Semaine #16 écoutes, chute, strates de temps














(Paris, parc des Buttes Chaumont)

Lundi mardi Reprendre en douceur, tiens donc, après une semaine chargée où il a fallu s'exposer, parler en public. Cette semaine, non. J'irai à Chartres vendredi collecter du son, me balader et écouter Krzysztof Styczynski, poète et éditeur qui travaille régulièrement avec Serge Teyssot-Gay, dormir à l'hôtel avant de rentrer à Paris, et c'est tout. J'ai envie de prendre un peu le temps, d'arrêter de courir. 
Le mardi, il fait beau, Bruits redémarre, à la fois vite et lentement. Les possibilités qu'il offre m'excitent et me font peur, presque. Tout s'ouvre sans arrêt. Peur ? Je coupe le rythme, vais nager. J'écoute les cris d'encouragement des jeunes nageurs qui passent une épreuve de sauvetage, font une course. La rumeur est rapidement trop forte, les voix s'étendent à l'ensemble du bassin. Sensation que nous nous cognons, à eux, à nous-mêmes.
(deux jours plus tard, le matin, tout le contraire : un maître-nageur passe du jazz tandis que le soleil illumine les lignes d'eau)

J'écoute aussi cette étonnante petite fille qui parle avec son père, raconte le dentiste et quelques horreurs sur Arte Radio. Aujourd'hui, ce doit être une jeune femme.

Plus tard, je reprends Puissance de la douceur d'Anne Dufourmantelle. Elle écrit ceci :
La douceur est un rapport émerveillé à la pensée.
Une sensation d'apesanteur que partagent avec elle les cosmonautes, les comètes. La douceur allège la peau d'être peau, elle ne résonne pas, elle se fond, s'enroule autour des lignes du paysage, ne mouille rien, donne de l'espace aux choses, enlève leur poids aux ombres.
Lessive étendue sur le balcon, jambes nues, manches courtes : toutes les premières fois de l'année se déploient.

Mercredi La douceur, en ce qu'elle peut apporter à mon livre, commence à m'apparaître, toujours grâce au livre d'Anne Dufourmantelle. Je me souviens soudain que Dita Kepler s'en est approchée, que la question est là depuis longtemps, n'a rien à voir avec ce que le commerce en propose.
Je mets par ailleurs une nouvelle minute à Chartres en ligne, que voici :



Jeudi Bruits a exactement quinze ans. Je veux dire par là que j'ai commencé à l'écrire il y a quinze ans. Où est passé le manuscrit ? Je fouille dans mes tiroirs, sur mes étagères.

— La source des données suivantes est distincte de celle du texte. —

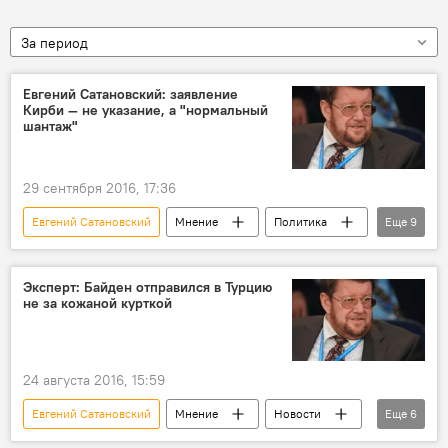
За период
Евгений Сатановский: заявление
Кирби — не указание, а "нормальный
шантаж"
29 сентября 2016, 17:36
Евгений Сатановский
Мнение
Политика
Еще
9
Новости
Кыргызстан
США
Джон Кирби
Мария Шелудякова
Эксперт: Байден отправился в Турцию
не за кожаной курткой
Госдеп
атака
объекты
Россия
24 августа 2016, 15:59
Евгений Сатановский
Мнение
Новости
Еще
6
В мире
Сирия
США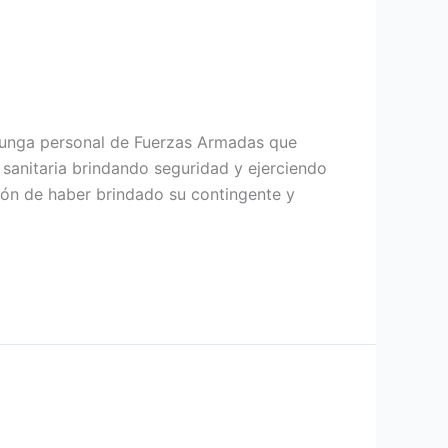
cunga personal de Fuerzas Armadas que
sanitaria brindando seguridad y ejerciendo
ción de haber brindado su contingente y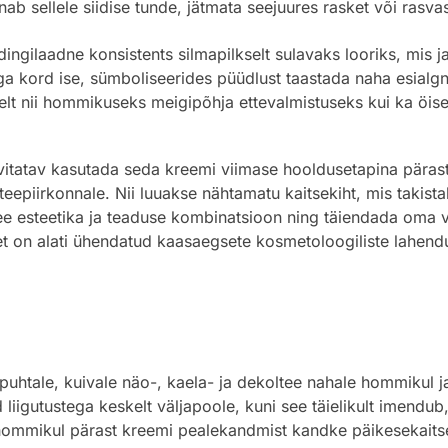
 sellele siidise tunde, jätmata seejuures rasket või rasvast
gilaadne konsistents silmapilkselt sulavaks looriks, mis ja
ga kord ise, sümboliseerides püüdlust taastada naha esialgne
lselt nii hommikuseks meigipõhja ettevalmistuseks kui ka öis
itatav kasutada seda kreemi viimase hooldusetapina pärast
teepiirkonnale. Nii luuakse nähtamatu kaitsekiht, mis takist
esteetika ja teaduse kombinatsioon ning täiendada oma van
eet on alati ühendatud kaasaegsete kosmetoloogiliste lahend
tale, kuivale näo-, kaela- ja dekoltee nahale hommikul ja 
iigutustega keskelt väljapoole, kuni see täielikult imendub,
 hommikul pärast kreemi pealekandmist kandke päikesekait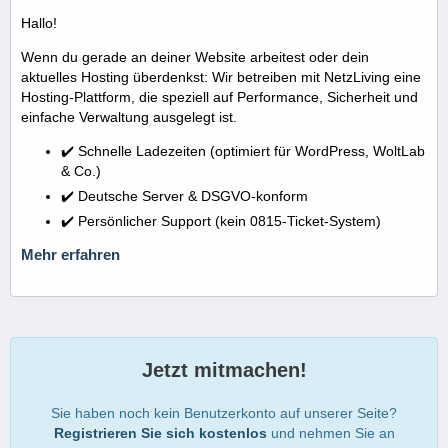
Hallo!
Wenn du gerade an deiner Website arbeitest oder dein
aktuelles Hosting überdenkst: Wir betreiben mit NetzLiving eine
Hosting-Plattform, die speziell auf Performance, Sicherheit und
einfache Verwaltung ausgelegt ist.
✔️ Schnelle Ladezeiten (optimiert für WordPress, WoltLab
& Co.)
✔️ Deutsche Server & DSGVO-konform
✔️ Persönlicher Support (kein 0815-Ticket-System)
Mehr erfahren
Jetzt mitmachen!
Sie haben noch kein Benutzerkonto auf unserer Seite?
Registrieren Sie sich kostenlos
und nehmen Sie an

Je retrouve tout, sauf lui : un petit texte écrit le jour de mes 25 ans, des poèmes, un nombre incalculable de versions manuscrites, tapées à la machine (!), imprimées de fictions jamais terminées, jamais montrées à personne, encore moins publiées... Incroyable comme j'ai pu bosser comme ça, pour moi, dans le vide, c'est vertigineux.
Je suis faite de ces strates. Mon écriture vient d'elles. Brusquement, je mesure le travail et l'écart avec d'autres vies (professionnelles, j'entends). Il a fallu tout ce temps, ce silence, ces années pour pouvoir aujourd'hui écrire sur ce blog ceci : je suis en résidence pour un roman, Bruits. Mon livre précédent, Volte-face, est en lecture. Mon livre d'avant, A même la peau, est le fruit d'un travail avec une compagnie de danse. Celui d'avant encore, Décor Daguerre, m'a valu un coup de téléphone d'Agnès Varda l'été dernier. Etc. Et tout cela, je ne l'écris pas dans un nième carnet, une feuille volante que je retrouverai un jour mais ici, prêt à être lu, et sur le site de Ciclic, où des inconnus suivent le semainier. Difficile de mesurer exactement l'écart, mais il existe.

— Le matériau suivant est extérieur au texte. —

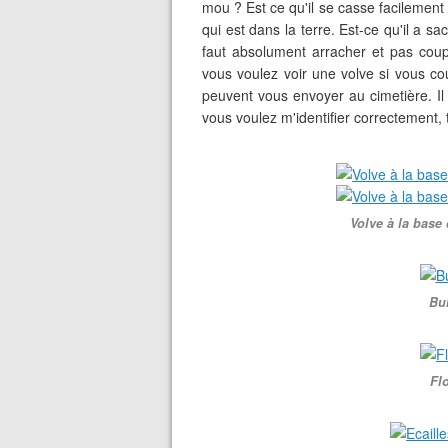
mou ? Est ce qu'il se casse facilement
qui est dans la terre. Est-ce qu'il a sa
faut absolument arracher et pas co
vous voulez voir une volve si vous c
peuvent vous envoyer au cimetière. Il 
vous voulez m'identifier correctement, t
Volve à la base
Bu
Fl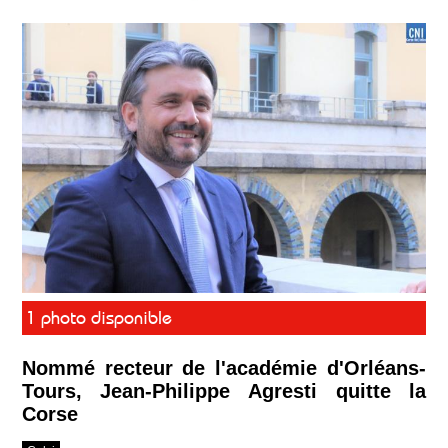
1 photo disponible
Nommé recteur de l'académie d'Orléans-
Tours, Jean-Philippe Agresti quitte la
Corse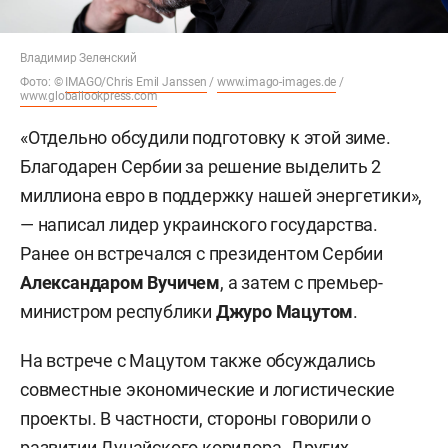
Владимир Зеленский
Фото: ©
IMAGO/Chris Emil Janssen
/
www.imago-images.de
/
www.globallookpress.com
«Отдельно обсудили подготовку к этой зиме.
Благодарен Сербии за решение выделить 2
миллиона евро в поддержку нашей энергетики»,
— написал лидер украинского государства.
Ранее он встречался с президентом Сербии
Александаром Вучичем
, а затем с премьер-
министром республики
Джуро Мацутом
.
На встрече с Мацутом также обсуждались
совместные экономические и логистические
проекты. В частности, стороны говорили о
развитии Дунайского коридора. Других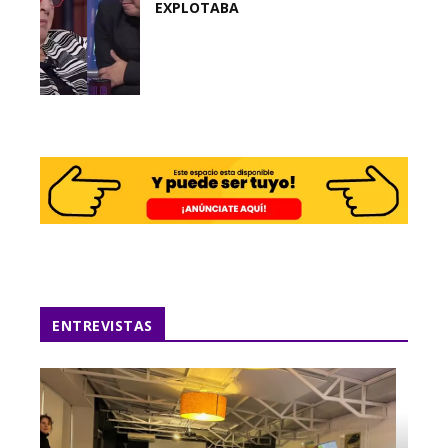
EXPLOTABA
ENTREVISTAS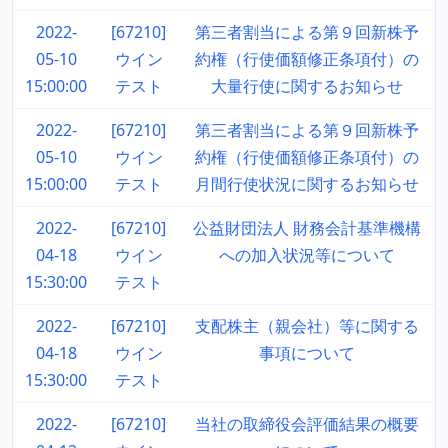
2022-
[67210]
第三者割当による第９回新株予
05-10
ウイン
約権（行使価額修正条項付）の
15:00:00
テスト
大量行使に関するお知らせ
2022-
[67210]
第三者割当による第９回新株予
05-10
ウイン
約権（行使価額修正条項付）の
15:00:00
テスト
月間行使状況に関するお知らせ
2022-
[67210]
公益財団法人 財務会計基準機構
04-18
ウイン
への加入状況等について
15:30:00
テスト
2022-
[67210]
支配株主（親会社）等に関する
04-18
ウイン
事項について
15:30:00
テスト
2022-
[67210]
当社の取締役会評価結果の概要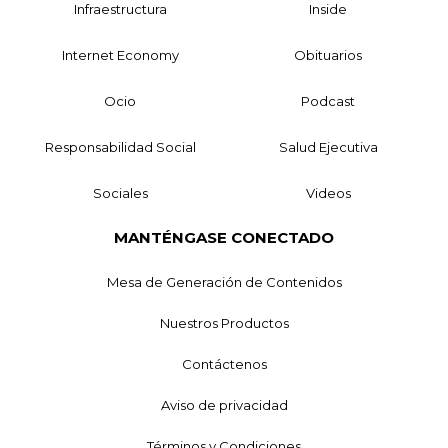
Infraestructura
Inside
Internet Economy
Obituarios
Ocio
Podcast
Responsabilidad Social
Salud Ejecutiva
Sociales
Videos
MANTÉNGASE CONECTADO
Mesa de Generación de Contenidos
Nuestros Productos
Contáctenos
Aviso de privacidad
Términos y Condiciones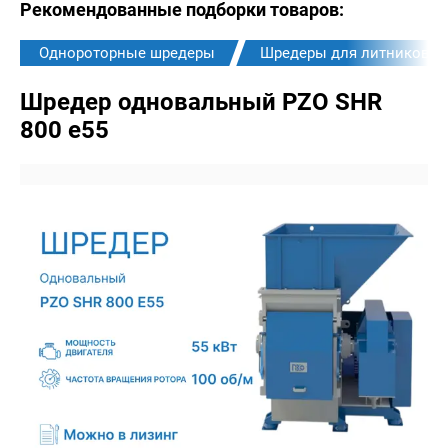
Рекомендованные подборки товаров:
Однороторные шредеры
Шредеры для литников
Шредер одновальный PZO SHR
800 e55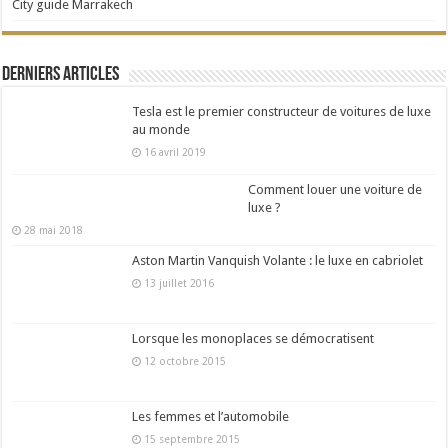
City guide Marrakech
Derniers articles
Tesla est le premier constructeur de voitures de luxe
au monde
16 avril 2019
Comment louer une voiture de
luxe ?
28 mai 2018
Aston Martin Vanquish Volante : le luxe en cabriolet
13 juillet 2016
Lorsque les monoplaces se démocratisent
12 octobre 2015
Les femmes et l’automobile
15 septembre 2015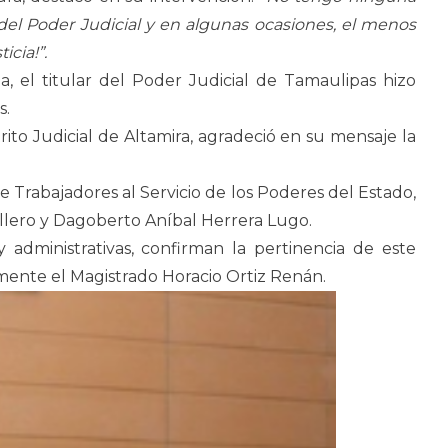
 del Poder Judicial y en algunas ocasiones, el menos
cia!”.
 el titular del Poder Judicial de Tamaulipas hizo
s.
ito Judicial de Altamira, agradeció en su mensaje la
 Trabajadores al Servicio de los Poderes del Estado,
allero y Dagoberto Aníbal Herrera Lugo.
y administrativas, confirman la pertinencia de este
rmente el Magistrado Horacio Ortiz Renán.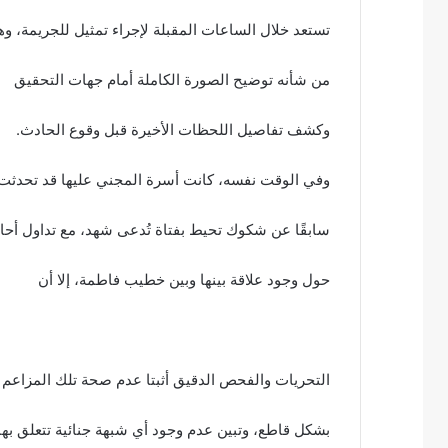
تستعد خلال الساعات المقبلة لإجراء تمثيل للجريمة، وه
من شأنه توضيح الصورة الكاملة أمام جهات التحقيق
وكشف تفاصيل اللحظات الأخيرة قبل وقوع الحادث.
وفي الوقت نفسه، كانت أسرة المجني عليها قد تحدثت
سابقًا عن شكوك تحيط بفتاة تُدعى شهد، مع تداول أحا
حول وجود علاقة بينها وبين خطيب فاطمة، إلا أن
التحريات والفحص الدقيق أثبتا عدم صحة تلك المزاعم
بشكل قاطع، وتبين عدم وجود أي شبهة جنائية تتعلق بها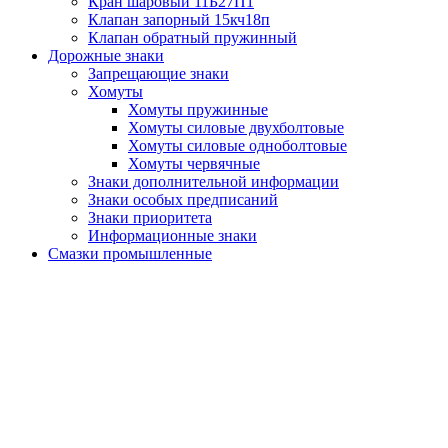
Кран шаровый 11Б27П1
Клапан запорный 15кч18п
Клапан обратный пружинный
Дорожные знаки
Запрещающие знаки
Хомуты
Хомуты пружинные
Хомуты силовые двухболтовые
Хомуты силовые одноболтовые
Хомуты червячные
Знаки дополнительной информации
Знаки особых предписаний
Знаки приоритета
Информационные знаки
Смазки промышленные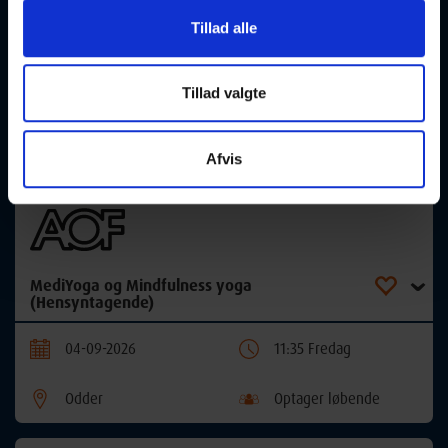
Tillad alle
Mindfulness Yoga/Pilates (Hensyntagende)
Tillad valgte
04-09-2026
10:00 Fredag
Odder
Optager løbende
Afvis
MediYoga og Mindfulness yoga
(Hensyntagende)
04-09-2026
11:35 Fredag
Odder
Optager løbende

Une fois les carnets, les cahiers, les pochettes éparpillés partout, je découvre que la version d'il y a quinze ans est dans mon ordinateur (toujours sauvegardée, donc).
Elle contient 128 éléments datant de 2003 et 2004.
Il est fort possible que je ne m'en serve pas.

Les 36 secondes, elles, le vendredi, s'élèvent, grâce à Et si le temps n'existait pas ? de Carlo Rovelli (lire l'ouvrage d'un physicien sur le temps et l'espace me fait un bien fou) et Blaise Cendrars.

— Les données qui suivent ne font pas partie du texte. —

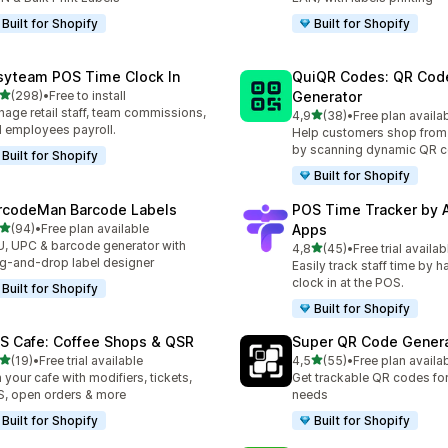
Built for Shopify
Built for Shopify
syteam POS Time Clock In
QuiQR Codes: QR Cod
/ 5 tähteä
(298)
•
Free to install
Generator
 arvostelua yhteensä
age retail staff, team commissions,
/ 5 tähteä
4,9
(38)
•
Free plan availa
38 arvostelua yhteensä
 employees payroll.
Help customers shop from
by scanning dynamic QR 
Built for Shopify
Built for Shopify
rcodeMan Barcode Labels
POS Time Tracker by
/ 5 tähteä
(94)
•
Free plan available
Apps
arvostelua yhteensä
, UPC & barcode generator with
/ 5 tähteä
4,8
(45)
•
Free trial availab
45 arvostelua yhteensä
g-and-drop label designer
Easily track staff time by h
clock in at the POS.
Built for Shopify
Built for Shopify
S Cafe: Coffee Shops & QSR
Super QR Code Gener
/ 5 tähteä
/ 5 tähteä
(19)
•
Free trial available
4,5
(55)
•
Free plan availa
arvostelua yhteensä
55 arvostelua yhteensä
 your cafe with modifiers, tickets,
Get trackable QR codes for 
, open orders & more
needs
Built for Shopify
Built for Shopify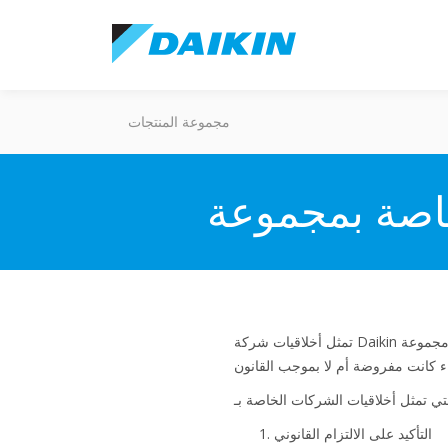
مجموعة المنتجات
تمثل أخلاقيات شركة Daikin تعبيراً عن قيمها الأساسية بالإضافة إلى إطار عملٍ لاتخاذ القرارات. وتقع على عاتق كل عضو من مجموعة Daikin Europe
التأكيد على الالتزام القانوني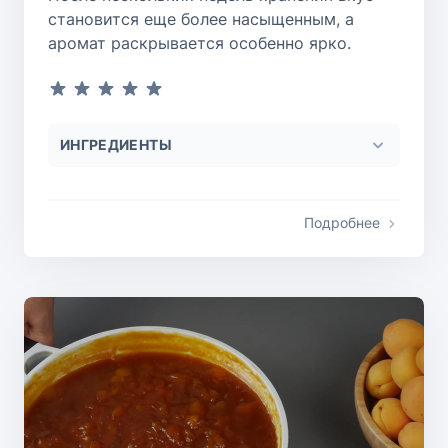
становится еще более насыщенным, а
аромат раскрывается особенно ярко.
ИНГРЕДИЕНТЫ
Подробнее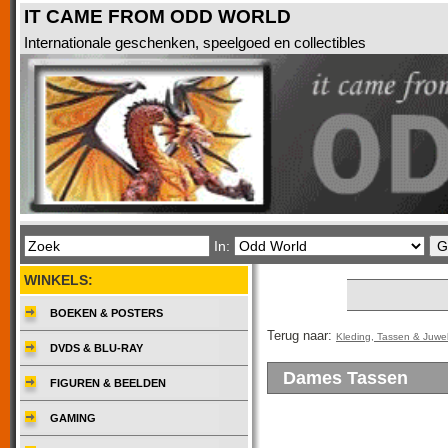
IT CAME FROM ODD WORLD
Internationale geschenken, speelgoed en collectibles
In:
WINKELS:
BOEKEN & POSTERS
Terug naar:
Kleding, Tassen & Juwe
DVDS & BLU-RAY
Dames Tassen
FIGUREN & BEELDEN
GAMING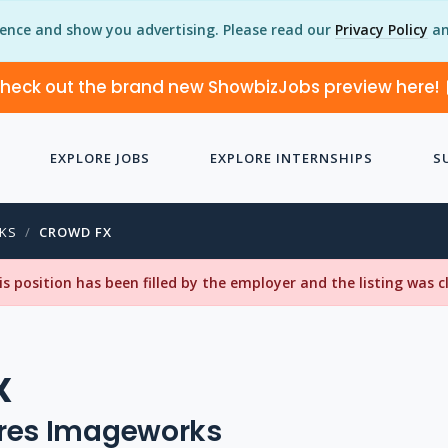
ience and show you advertising. Please read our
Privacy Policy
an
heck out the brand new ShowbizJobs preview here!
EXPLORE JOBS
EXPLORE INTERNSHIPS
S
KS
CROWD FX
his position has been filled by the employer and the listing was 
X
ures Imageworks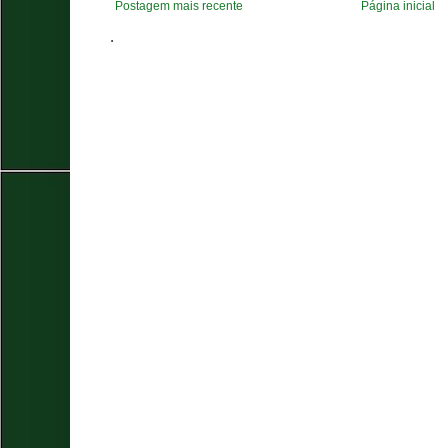
Postagem mais recente
Página inicial
.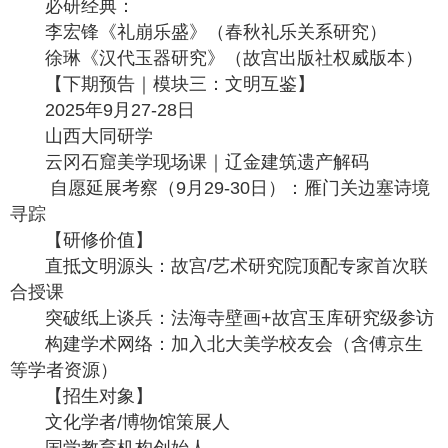
必研经典：
李宏锋《礼崩乐盛》（春秋礼乐关系研究）
徐琳《汉代玉器研究》（故宫出版社权威版本）
【下期预告｜模块三：文明互鉴】
2025年9月27-28日
山西大同研学
云冈石窟美学现场课｜辽金建筑遗产解码
自愿延展考察（9月29-30日）：雁门关边塞诗境
寻踪
【研修价值】
直抵文明源头：故宫/艺术研究院顶配专家首次联
合授课
突破纸上谈兵：法海寺壁画+故宫玉库研究级参访
构建学术网络：加入北大美学校友会（含傅京生
等学者资源）
【招生对象】
文化学者/博物馆策展人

Vendredi Chartres par très beau temps pour aller faire du son, traverser le jardin de l'évêché, longer la rivière, rien de mieux. Je commence à trouver mes repères et ce sera tout à fait le cas à la fin de ma résidence, je le sais. Pour cette fois, je collecte, croise, hasard ou non, trois habitués des ateliers, me rends à la lecture, dors à cet hôtel des Poèmes que j'avais pris en photo en février dernier.













Est-ce du tourisme ? De l'écriture ? Autre chose ? Un privilège, cette balade le long de la rivière où travaillaient les tanneurs, les lavandières de la ville basse au Moyen Age, auxquels je pense tandis que des lycéens discutent, se balancent des vannes, que les canards sommeillent, que je rate mille photos à prendre du son ?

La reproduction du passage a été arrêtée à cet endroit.